IRVING, Tex. -- Hillary Rodham Clinton, a likely presidential candidate in 2016, outlined here Monday a vision for higher education globally and in the United States that would focus more on the disadvantaged and those who need postsecondary training, but not necessarily a four-year degree.
Clinton, the former secretary of state, senator and first lady, spoke at the Globalization of Higher Education conference organized by Academic Partnerships, which recently unveiled a "Specializations" initiative in which academic programs from American colleges will be translated and offered online in countries worldwide where English is not the primary language.
In her review of the needs of higher education in the developing world, Clinton strongly endorsed the idea of partnerships between American colleges and universities and their counterparts in other countries, and of online education. But she cautioned that new approaches to higher education may be needed at home and abroad, and that there may be limits (at least today) on the quality of online education.

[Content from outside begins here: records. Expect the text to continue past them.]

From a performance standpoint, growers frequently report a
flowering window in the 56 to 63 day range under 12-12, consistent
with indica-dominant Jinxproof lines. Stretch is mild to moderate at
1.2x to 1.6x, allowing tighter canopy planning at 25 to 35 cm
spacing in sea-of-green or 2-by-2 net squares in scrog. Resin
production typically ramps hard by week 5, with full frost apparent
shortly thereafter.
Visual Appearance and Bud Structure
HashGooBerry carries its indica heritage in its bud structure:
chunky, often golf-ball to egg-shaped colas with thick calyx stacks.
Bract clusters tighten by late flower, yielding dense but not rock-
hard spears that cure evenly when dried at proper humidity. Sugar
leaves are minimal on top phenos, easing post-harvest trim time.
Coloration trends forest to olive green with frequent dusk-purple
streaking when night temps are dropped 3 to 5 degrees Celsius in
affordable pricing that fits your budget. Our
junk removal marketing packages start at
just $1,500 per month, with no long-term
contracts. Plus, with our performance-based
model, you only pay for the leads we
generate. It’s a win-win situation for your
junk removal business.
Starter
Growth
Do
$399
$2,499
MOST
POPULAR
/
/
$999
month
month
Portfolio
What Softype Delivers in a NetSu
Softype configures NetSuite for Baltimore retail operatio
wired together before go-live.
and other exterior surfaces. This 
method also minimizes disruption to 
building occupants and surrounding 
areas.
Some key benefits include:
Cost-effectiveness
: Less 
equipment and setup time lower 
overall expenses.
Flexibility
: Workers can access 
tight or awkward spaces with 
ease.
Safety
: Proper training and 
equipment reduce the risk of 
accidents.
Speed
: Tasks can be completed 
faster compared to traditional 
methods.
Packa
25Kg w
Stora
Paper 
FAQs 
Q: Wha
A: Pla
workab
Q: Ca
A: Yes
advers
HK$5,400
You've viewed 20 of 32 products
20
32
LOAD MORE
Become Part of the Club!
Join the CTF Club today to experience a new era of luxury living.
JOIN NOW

American institutions seeking to work abroad need to ask what kinds of education "will make the biggest difference in a particular country or community," Clinton said. And in much of the world, that means resisting the temptation to simply reproduce "the extraordinary institutions" of higher education in the United States. In much of the world, she said, basic education and skills training is what is needed, Clinton said. In other countries, experiencing more rapid economic growth, education in "a specific sector," such as clean energy, may be the most important contribution.
Clinton also said that a problem she sees in much of the world is that countries have an elementary and secondary system, and a research university, but "no levels in between ... nothing like technical schools or community colleges." She said that building these kinds of models may be one of the most important contributions American higher education can offer.

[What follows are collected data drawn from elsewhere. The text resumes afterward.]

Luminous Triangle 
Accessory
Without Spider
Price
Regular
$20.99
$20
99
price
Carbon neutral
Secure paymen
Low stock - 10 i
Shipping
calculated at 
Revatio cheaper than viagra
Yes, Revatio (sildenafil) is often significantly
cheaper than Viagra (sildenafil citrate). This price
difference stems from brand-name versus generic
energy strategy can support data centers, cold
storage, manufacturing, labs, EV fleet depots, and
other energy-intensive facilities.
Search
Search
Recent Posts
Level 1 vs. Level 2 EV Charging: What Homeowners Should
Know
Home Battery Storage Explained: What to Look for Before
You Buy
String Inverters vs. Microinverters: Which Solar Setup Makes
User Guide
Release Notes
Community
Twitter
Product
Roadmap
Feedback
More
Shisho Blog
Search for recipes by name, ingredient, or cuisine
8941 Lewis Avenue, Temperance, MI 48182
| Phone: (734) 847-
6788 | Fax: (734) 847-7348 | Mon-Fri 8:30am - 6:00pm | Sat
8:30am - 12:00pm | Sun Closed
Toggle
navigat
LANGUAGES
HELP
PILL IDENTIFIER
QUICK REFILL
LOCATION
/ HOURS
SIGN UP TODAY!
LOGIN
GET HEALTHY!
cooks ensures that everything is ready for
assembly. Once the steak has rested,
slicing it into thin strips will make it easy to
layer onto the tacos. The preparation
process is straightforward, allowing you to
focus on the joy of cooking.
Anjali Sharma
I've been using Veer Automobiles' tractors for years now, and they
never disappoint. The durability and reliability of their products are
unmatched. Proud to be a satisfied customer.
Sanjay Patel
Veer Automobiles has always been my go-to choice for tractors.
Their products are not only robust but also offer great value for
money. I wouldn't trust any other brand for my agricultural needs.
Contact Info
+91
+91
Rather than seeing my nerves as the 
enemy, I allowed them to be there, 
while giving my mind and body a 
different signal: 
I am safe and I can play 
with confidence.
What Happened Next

When turning to the United States, she argued that American society "needs to reorient our social expectations and the signals we send" about the value associated with different kinds of degrees.

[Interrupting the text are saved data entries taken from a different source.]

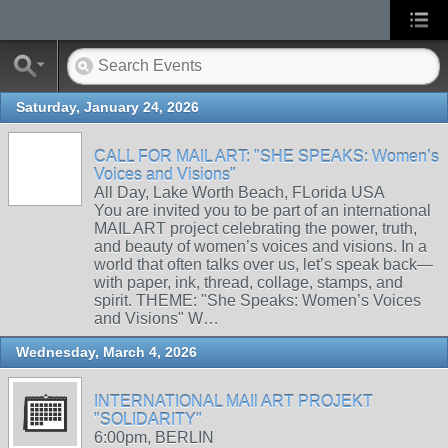
Saturday, January 24, 2026
CALL FOR MAIL ART: "SHE SPEAKS: Women’s
Voices and Visions"
All Day, Lake Worth Beach, FLorida USA
You are invited you to be part of an international
MAIL ART project celebrating the power, truth,
and beauty of women’s voices and visions. In a
world that often talks over us, let’s speak back—
with paper, ink, thread, collage, stamps, and
spirit. THEME: "She Speaks: Women’s Voices
and Visions" W…
Wednesday, March 4, 2026
INTERNATIONAL MAIl ART PROJEKT
"SOLIDARITY"
6:00pm, BERLIN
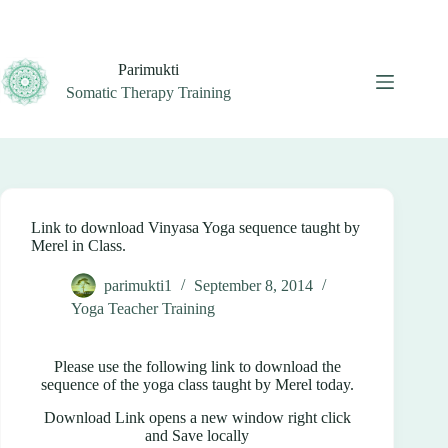
Skip
to
content
Parimukti
Somatic Therapy Training
Link to download Vinyasa Yoga sequence taught by
Merel in Class.
parimukti1
September 8, 2014
Yoga Teacher Training
Please use the following link to download the
sequence of the yoga class taught by Merel today.
Download Link opens a new window right click
and Save locally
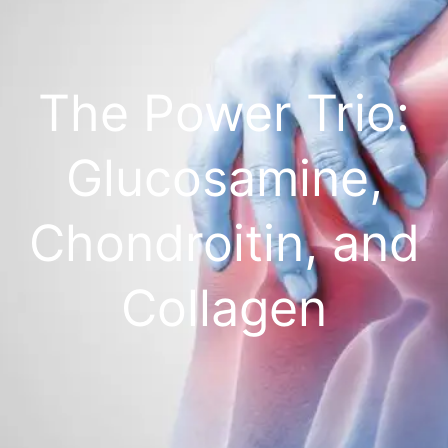
The Power Trio:
Glucosamine,
Chondroitin, and
Collagen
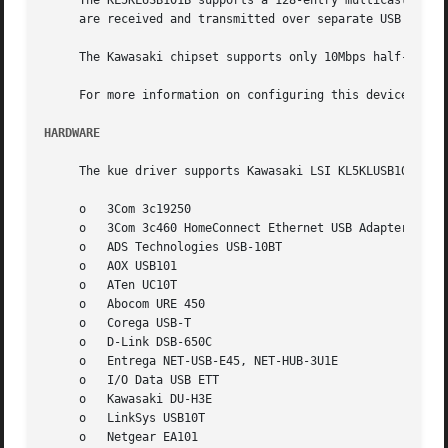
     The KL5KLUSB101B supports a 128-entry multicast filter, 
     are received and transmitted over separate USB bulk t
     The Kawasaki chipset supports only 10Mbps half-duple
     For more information on configuring this device, see
HARDWARE
     The kue driver supports Kawasaki LSI KL5KLUSB101B bas
     o	 3Com 3c19250

     o	 3Com 3c460 HomeConnect Ethernet USB Adapter

     o	 ADS Technologies USB-10BT

     o	 AOX USB101

     o	 ATen UC10T

     o	 Abocom URE 450

     o	 Corega USB-T

     o	 D-Link DSB-650C

     o	 Entrega NET-USB-E45, NET-HUB-3U1E

     o	 I/O Data USB ETT

     o	 Kawasaki DU-H3E

     o	 LinkSys USB10T

     o	 Netgear EA101
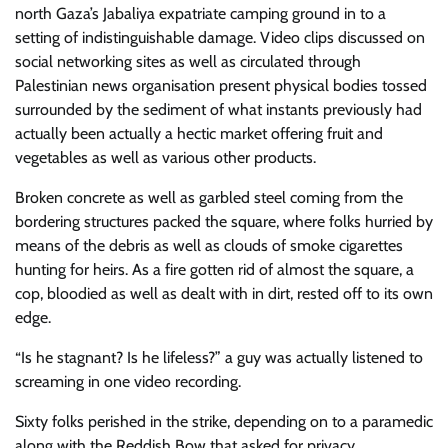
north Gaza’s Jabaliya expatriate camping ground in to a
setting of indistinguishable damage. Video clips discussed on
social networking sites as well as circulated through
Palestinian news organisation present physical bodies tossed
surrounded by the sediment of what instants previously had
actually been actually a hectic market offering fruit and
vegetables as well as various other products.
Broken concrete as well as garbled steel coming from the
bordering structures packed the square, where folks hurried by
means of the debris as well as clouds of smoke cigarettes
hunting for heirs. As a fire gotten rid of almost the square, a
cop, bloodied as well as dealt with in dirt, rested off to its own
edge.
“Is he stagnant? Is he lifeless?” a guy was actually listened to
screaming in one video recording.
Sixty folks perished in the strike, depending on to a paramedic
along with the Reddish Bow that asked for privacy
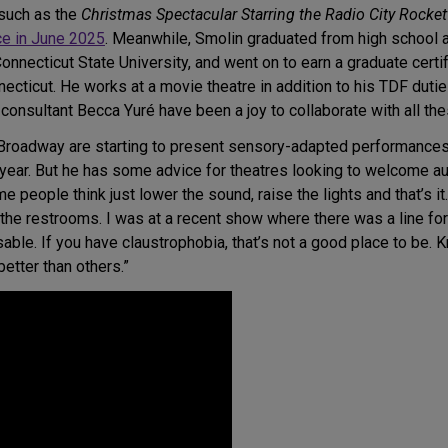
 such as the
Christmas Spectacular Starring the Radio City Rocke
ce in June 2025
. Meanwhile, Smolin graduated from high school
ecticut State University, and went on to earn a graduate certifi
ticut. He works at a movie theatre in addition to his TDF duties
consultant Becca Yuré have been a joy to collaborate with all th
Broadway are starting to present sensory-adapted performances
s year. But he has some advice for theatres looking to welcome a
e people think just lower the sound, raise the lights and that’s it
y the restrooms. I was at a recent show where there was a line for
able. If you have claustrophobia, that’s not a good place to be
tter than others.”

She said that it is time to "redefine higher education" so that more see the value of non-bachelor's-degree programs. "Just because a job requires certain technical skills and not a bachelor's degree" should not lead to a devaluing of those jobs or the relevant training, she said.
On online education, Clinton spoke of its potential, but without quite the enthusiasm of some of the other speakers here (such as MOOC proponent Tom Friedman) and with caveats that one doesn't typically hear from the technophile Obama administration.
She talked about the potential of online education to provide the best American education to students who might never come to the United States. But she said that as of March 2014, there is “no substitute for the kind of learning that takes place in a well-taught classroom."
She said that online education could provide the kinds of "world-class" education currently available in Cambridge, Mass., or Cambridge, England, elsewhere, but she quickly added "but it has to be a world-class education.... We must have a system of accountability."
Online education, Clinton added, can "open doors" for many students, and may offer as high quality an education as anything in some fields or for some students.
"But technology is a tool, not a teacher,” she said. "It cannot replace laboratory-based experiments." And she questioned whether it could do as good a job as a teacher in encouraging creativity.
She also stressed that American higher education needs to preserve its emphasis on promoting creative thinking. The reason American higher education is "the global gold standard," she said, is that "we still value students thinking creatively, innovating and questioning authority.” She said that these qualities are “part of the American DNA that remains an American advantage."
As she frequently does in her public appearances, Clinton spoke of the importance of providing full educational opportunities to women all over the world. But while she noted considerable progress in the United States in the availability of educational opportunities for women, she drew attention to inequities. She noted that women make up a majority of undergraduates, but only a small minority of those majoring in computer science.
Clinton told a story she has frequently recalled in the past as a sign of progress. After she was admitted to the law schools of Harvard and Yale Universities, Clinton said, she attended a reception at Harvard where a friend introduced her to a law professor there and asked for his thoughts on whether Clinton should enroll there or at the law school's "closest competitor."
The law professor replied that Harvard law didn't have a close competitor -- and didn't need any more women. Clinton enrolled at Yale.
While she noted (as she has in the past) that this shows how much progress has been made, she also gave a less optimistic interpretation to the story than she sometimes has in the past. There are still professors like that, she suggested. Of the professor's comment, she said that "some might think it, but they wouldn’t be so politically incorrect as to say it."